Just five years ago, scientists at Stanford University discovered that neurons injected with a photo-sensitive gene from algae could be turned on or off with the flip of a light switch. This discovery has since turned hundreds of labs onto the young field of optogenetics. Today researchers around the world are using these genetic light switches to control specific neurons in live animals, observing their roles in a growing array of brain functions and diseases, including memory, addiction, depression, Parkinson’s disease, and spinal cord injury.
Now Karl Deisseroth, one of the pioneers of the technique, has added some new tools to the optogenetic repertoire that may advance the study of such diseases, at light speed. A molecular technique that controls whole circuits of neurons rather than a single cell will allow scientists to study the role of specific neural networks in the brain. A new near-infrared technique that reaches brain cells in deep tissue could allow scientists to use these techniques noninvasively–currently, they must implant a fiber-optic cable into an animal’s brain to deliver light activation to such cells. And an improved “off switch” that makes target neurons more sensitive to light allows for tighter neural control. The group published its results in the April 2 edition of the journal Cell.
To date, scientists have mainly concentrated on two light switches, or opsins, to activate or inhibit neurons. The first, channelrhodopsin, is a protein found in the cell membranes of green algae. When exposed to blue light, these proteins open membrane channels, letting in sodium and calcium ions. When genetically engineered into mammalian neurons, these proteins cause similar ion influxes, activating neurons. The second light switch, an ion pump called halorhodopsin, lets in chloride ions in response to yellow light, silencing the neuron.
The halorhodopsin light switch has some drawbacks, however. It doesn’t silence neurons all that effectively, and it can build up and have toxic effects in brain cells. Deisseroth’s team has developed a more effective off switch by taking advantage of a phenomenon called “membrane trafficking.” Instead of keeping halorhodopsin inside the cell, Deisseroth essentially engineered molecular instructions to guide the opsins through the cell, to the outside membrane, where it can more readily respond to light and open ion channels to inhibit neurons.
“Proteins get shipped around a cell and trafficked from spot to spot with incredible complexity,” says Deisseroth. “We had to provide the equivalent of zip codes, bits of DNA on the opsins, to traffic them correctly to the surface of the membrane.” (Ed Boyden, a neuroscientist at MIT and another optogenetics pioneer, has also developed more effective off switches, using proteins from fungi and bacteria.)
The team found that this new off switch is 20 times more responsive to yellow light than previous generations. The researchers also found that, while yellow seems to be the sweet spot along the light spectrum for triggering the off switch, red and near-infrared light can also have an effect. To Deisseroth, these results suggest a tantalizing prospect: it’s well-known that the closer light gets to infrared, the deeper it can pass through tissue. Engineering a light switch that turns neurons on in response to infrared could open the doors to precise control of circuits deep in the brain, potentially enabling noninvasive treatments for diseases like Parkinson’s and depression.
Jerry Silver, professor of neuroscience at Case Western University, is particularly excited about this new off switch. Silver is using optogenetics to explore bladder control in spinal cord injury, and has been using light to turn off nerves that relax the bladder. These nerves are located in the lower spine, an especially vulnerable area, and the current generation of halorhodopsins require a high intensity of light to get a measurable effect.
“We were worried that we’d need a lot of light, which creates a lot of heat,” says Silver. “With these new tools that are more sensitive, we might not need as much light, which generates less heat, and the light can invade the tissue much farther, and that’s why I’m so excited about this new generation.”

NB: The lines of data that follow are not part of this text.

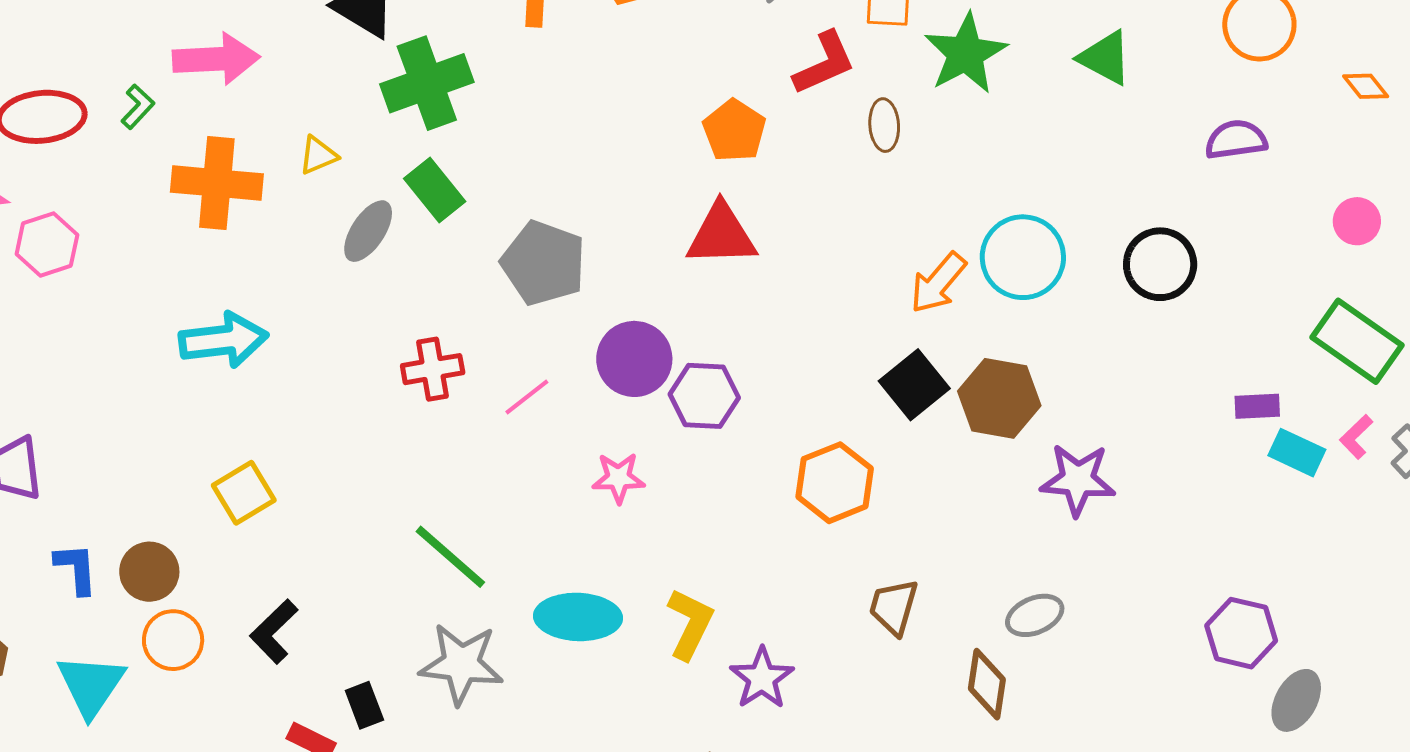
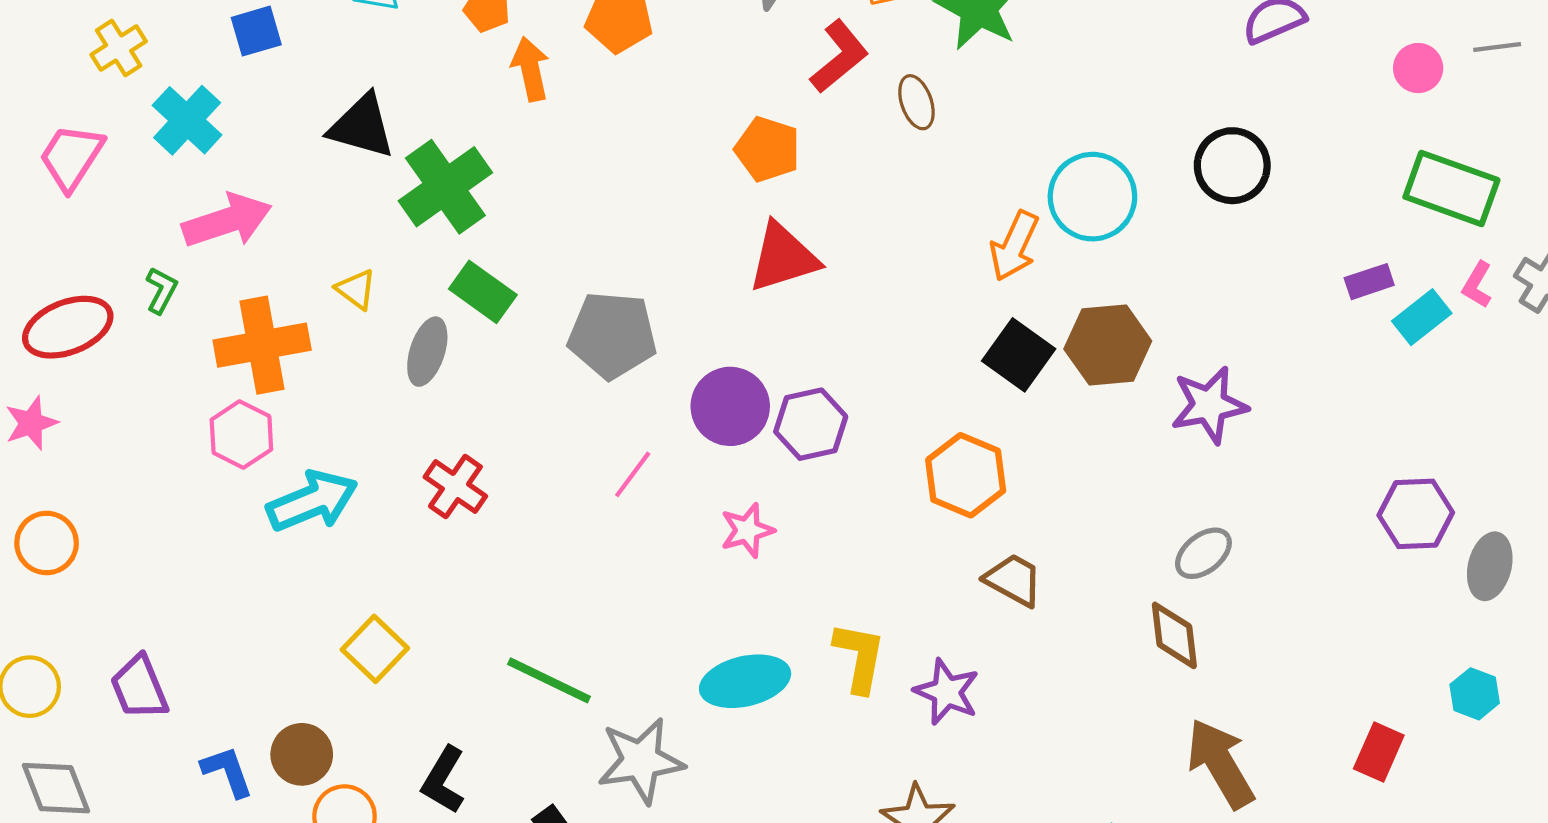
yellow triangle: (318, 155) -> (356, 289), turned -45
pink hexagon: (47, 244) -> (241, 435), moved
red cross: (433, 369) -> (455, 487), moved, turned -30
cyan rectangle: (1297, 453) -> (1422, 317), turned -48
green line: (450, 557) -> (549, 680), moved
brown trapezoid: (894, 607) -> (1014, 580), moved, turned 118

In addition to engineering a powerful off switch, Deisseroth’s team surmounted another major obstacle in optogenetics–activating a whole neural circuit. While scientists can genetically target light switches to specific types of neurons, it’s more difficult to identify and genetically manipulate the cells downstream or upstream of those neurons. Being able to control whole circuits of neurons at a time, at light speed, could give scientists a better understanding of the neural connections involved in behavioral tasks like learning and memory, and diseases like depression and obsessive compulsive disorder.
To activate a neural circuit, Deisseroth first injected a genetic light switch into a motor neuron of a mouse. He manipulated the switch to only work in the presence of another molecule, CRE. Deisseroth injected CRE, along with a trafficking molecule, into another region of the mouse brain. The trafficking molecule “bodily drags CRE from cell to cell,” tracing a route back to the target neuron, he says. The CRE unlocks the light switch, and in the presence of blue light, the neuron–and the entire circuit–is activated.
“We think that overcomes, or takes a step toward overcoming, the major remaining limitations of optogenetics,” says Deisseroth. “The big challenge is to bring these tools to bear on disease models, and I see patients with autism and depression, and we’ll look [to use these tools], and try to come to a circuit understanding of those diseases.”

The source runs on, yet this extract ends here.